#### WORK REQUIRED
Give back each entry word for word, but drop the images.

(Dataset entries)

- Opening Delimiter -

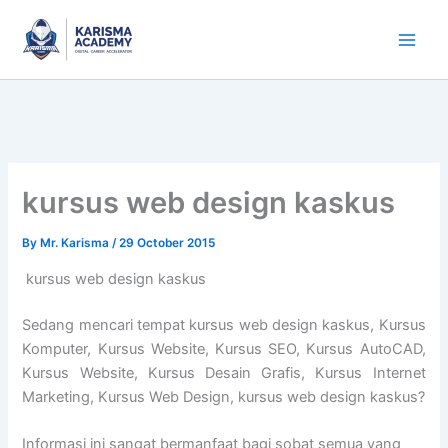
Skip
to
content
kursus web design kaskus
By
Mr. Karisma
/
29 October 2015
kursus web design kaskus
Sedang mencari tempat kursus web design kaskus, Kursus
Komputer, Kursus Website, Kursus SEO, Kursus AutoCAD,
Kursus Website, Kursus Desain Grafis, Kursus Internet
Marketing, Kursus Web Design, kursus web design kaskus?
Informasi ini sangat bermanfaat bagi sobat semua yang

- Closing Delimiter -

#### RESULT
Skip
to
content
kursus web design kaskus
By
Mr. Karisma
/
29 October 2015
kursus web design kaskus
Sedang mencari tempat kursus web design kaskus, Kursus
Komputer, Kursus Website, Kursus SEO, Kursus AutoCAD,
Kursus Website, Kursus Desain Grafis, Kursus Internet
Marketing, Kursus Web Design, kursus web design kaskus?
Informasi ini sangat bermanfaat bagi sobat semua yang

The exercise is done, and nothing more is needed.